Friday, at Beatnik Studios, the super-quartet will save the day once again with its unique style of dance music, which blends electronic, hip hop and rock styles. The concert kicks off the second leg of the band’s North American tour, which also ventures into Canada.
BLVD features traditional rock instrumentation with a guitar, bass and drums. MC Souleye raps lyrics while the band plays danceable riffs.
When the band first formed, it was a trio consisting only of McIntosh on drums, Curtis Sloane on electric guitar and Tripp Bains on bass.
Their approach was to play a live version of what has traditionally been a studio-based music: techno. When recording their three studio albums, McIntosh and Sloane also worked with music samples and digital gear.
Then, about three years ago, at a show in Tucson, Arizona, the band met MC Souleye, who had been touring with Bay Area-based DJ Bassnectar. Souleye collaborated with BLVD until recently, when the band members collectively decided he would front the band full-time.
Souleye appears on 10 of 11 tracks on BLVD’s fourth album, Music For People, 2008. The band members have recently been describing their sound as live electronic and electro-hip hop while Jambase.com and Okayplayer.com call them "livetronica" and "trip-hop."
They recently finished recording their fifth album, which will continue in the same vein. It was produced by music veteran Jeff Saltzman, who has worked with bands like The Killers, The Offspring and The Sounds.
"The confirmation that we would have [Saltzman producing the album] was a big moment," McIntosh said. The band recorded the new album over the course of 30 12-hour days. The groups still does not have a release date for the album.
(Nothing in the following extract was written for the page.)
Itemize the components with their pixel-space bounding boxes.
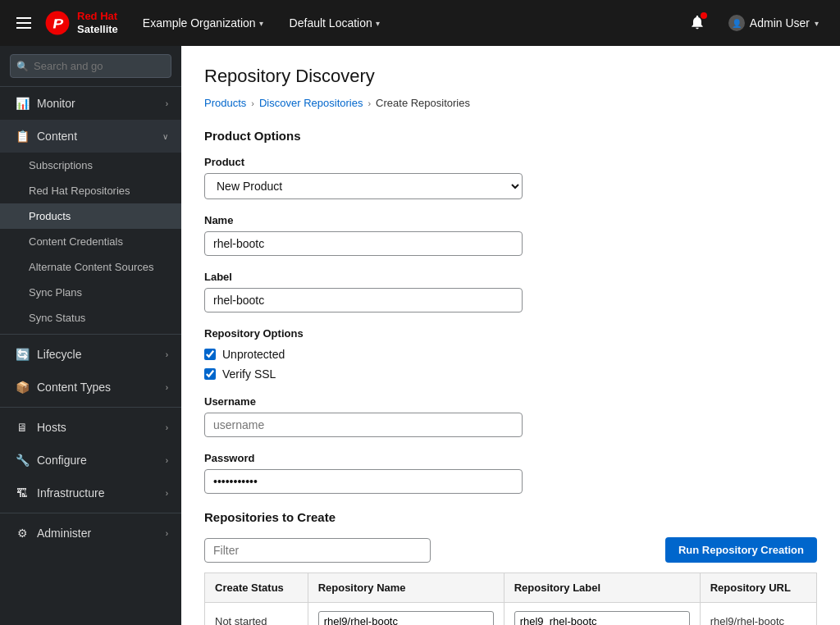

"It was really amazing to spend that amount of time with someone who has made so many great records, and get all his input and advice on what we’re doing," McIntosh added.
"It’s a positive, uplifting message, combining cool retro riffs and solid hip hop beats," Souleye said.
"We’re moving a lot between tempos and trying to create a journey of sorts with people dancing [and] connecting with each other," McIntosh said. "The audience [Friday] can expect a dance party for sure."
Those who attend the show can also expect to hear at least half of the new album, Souleye explained. Maybe even a brand-new song that’s never been played before.
"My favorite thing in the entire world is performing, and you’ll hear that from each one of us – it’s what we live to do," Souleye added. "It’s an amazing feeling to be there."
The show begins at 9 p.m., and tickets cost $10 at the door. Opening are DJ G.A.M.M.A., DJ Whores and DJ Mener. Also featured at the studios during the show will be art from the Stilldream Collective.
Beatnik Studios is located at 2421A 17th St.